In 1859, following the shooting of Philip Barton Key II, Ould was appointed by James Buchanan to succeed Key as United States Attorney for the District of Columbia. Ould charged Key's killer, Daniel E. Sickles, with murder, but lost the case after Sickles' lawyer (and future United States Secretary of War) Edwin M. Stanton invoked one of the first uses of the temporary insanity defense in U.S. history.

== Civil War ==
Ould was also a brigadier general in the District of Columbia militia; in his role as United States Attorney, he advised Buchanan not to arm newly raised Unionist militia companies in the District. Following the secession of Virginia in 1861, Ould decided to support the Confederacy and moved with his family to Richmond. Early in the war he was appointed to the War Department as Assistant Secretary of War, serving under Judah P. Benjamin.

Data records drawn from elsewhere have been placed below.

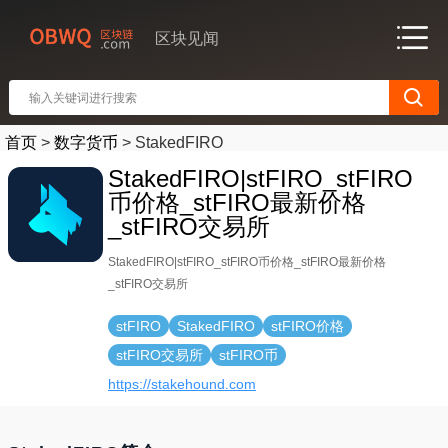
区块见闻
首页
>
数字货币
>
StakedFIRO
StakedFIRO|stFIRO_stFIRO
币价格_stFIRO最新价格
_stFIRO交易所
StakedFIRO|stFIRO_stFIRO币价格_stFIRO最新价格
_stFIRO交易所
stFIRO
StakedFIRO
stFIRO价格
stFIRO交易所
stFIRO币
https://stakehound.com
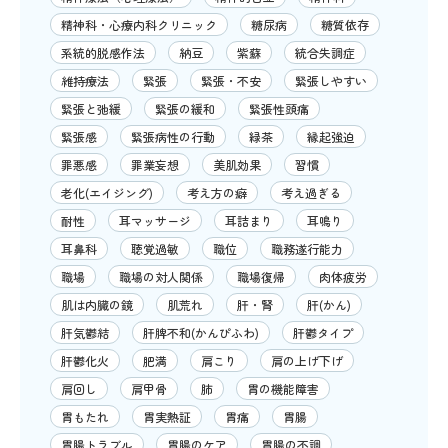
精神科・心療内科クリニック
糖尿病
糖質依存
系統的脱感作法
納豆
紫蘇
統合失調症
維持療法
緊張
緊張・不安
緊張しやすい
緊張と弛緩
緊張の緩和
緊張性頭痛
緊張感
緊張病性の行動
緑茶
縁起強迫
罪悪感
罪業妄想
美肌効果
習慣
老化(エイジング)
考え方の癖
考え過ぎる
耐性
耳マッサージ
耳詰まり
耳鳴り
耳鼻科
聴覚過敏
職位
職務遂行能力
職場
職場の対人関係
職場復帰
肉体疲労
肌は内臓の鏡
肌荒れ
肝・腎
肝(かん)
肝気鬱結
肝脾不和(かんぴふわ)
肝鬱タイプ
肝鬱化火
肥満
肩こり
肩の上げ下げ
肩回し
肩甲骨
肺
胃の機能障害
胃もたれ
胃実熱証
胃痛
胃腸
胃腸トラブル
胃腸のケア
胃腸の不調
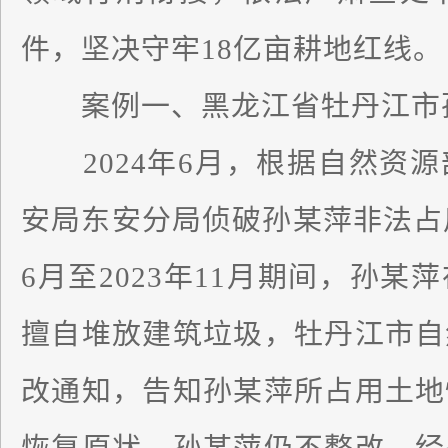
件，坚决守牢18亿亩耕地红线。
案例一、黑龙江省牡丹江市孙
2024年6月，根据自然资源
安局东安分局侦破孙某萍非法占用
6月至2023年11月期间，孙
擅自堆放建筑垃圾，牡丹江市自
改通知，告知孙某萍所占用土地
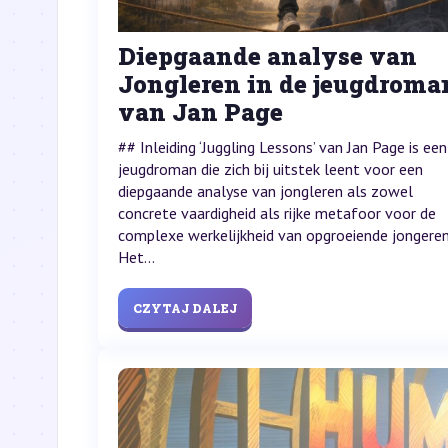
Diepgaande analyse van
Jongleren in de jeugdroma
van Jan Page
## Inleiding ‘Juggling Lessons’ van Jan Page is een
jeugdroman die zich bij uitstek leent voor een
diepgaande analyse van jongleren als zowel
concrete vaardigheid als rijke metafoor voor de
complexe werkelijkheid van opgroeiende jongeren
Het...
CZYTAJ DALEJ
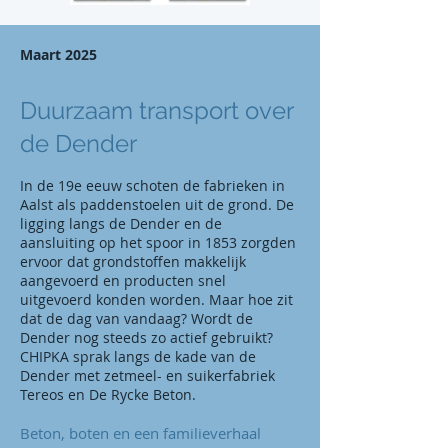
Maart 2025
Duurzaam transport over
de Dender
In de 19e eeuw schoten de fabrieken in
Aalst als paddenstoelen uit de grond. De
ligging langs de Dender en de
aansluiting op het spoor in 1853 zorgden
ervoor dat grondstoffen makkelijk
aangevoerd en producten snel
uitgevoerd konden worden. Maar hoe zit
dat de dag van vandaag? Wordt de
Dender nog steeds zo actief gebruikt?
CHIPKA sprak langs de kade van de
Dender met zetmeel- en suikerfabriek
Tereos en De Rycke Beton.
Beton, boten en een familieverhaal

In July 1862 Ould was appointed as the chief agent of exchange under the terms of the Dix–Hill Cartel, with the rank of colonel. In this position he was responsible for negotiating the exchange and treatment of prisoners of war with his Union counterparts. He held the office for most of the remainder of the war, until he was succeeded by William Norris in April 1865. During the war he also served as judge advocate in Richmond and seems to have been a high-ranking official in the Confederate Secret Service.

== Postwar career ==
After the surrender at Appomattox in 1865, Ould was arrested and briefly incarcerated at Libby Prison on charges of misappropriating funds belonging to Union prisoners, but was soon after released, and on October 30 he received a pardon from Andrew Johnson. He subsequently defended former Confederate president Jefferson Davis against charges of treason.

After the war, Ould remained in Richmond and returned to practicing law. In 1866 he was elected to one term in the Virginia Senate, and from 1874 to 1875 he served as a representative for Richmond in the House of Delegates. In 1878 he was elected president of the Richmond, Fredericksburg and Potomac Railroad Company.

Ould died on January 15, 1882, and was buried at Hollywood Cemetery in Richmond.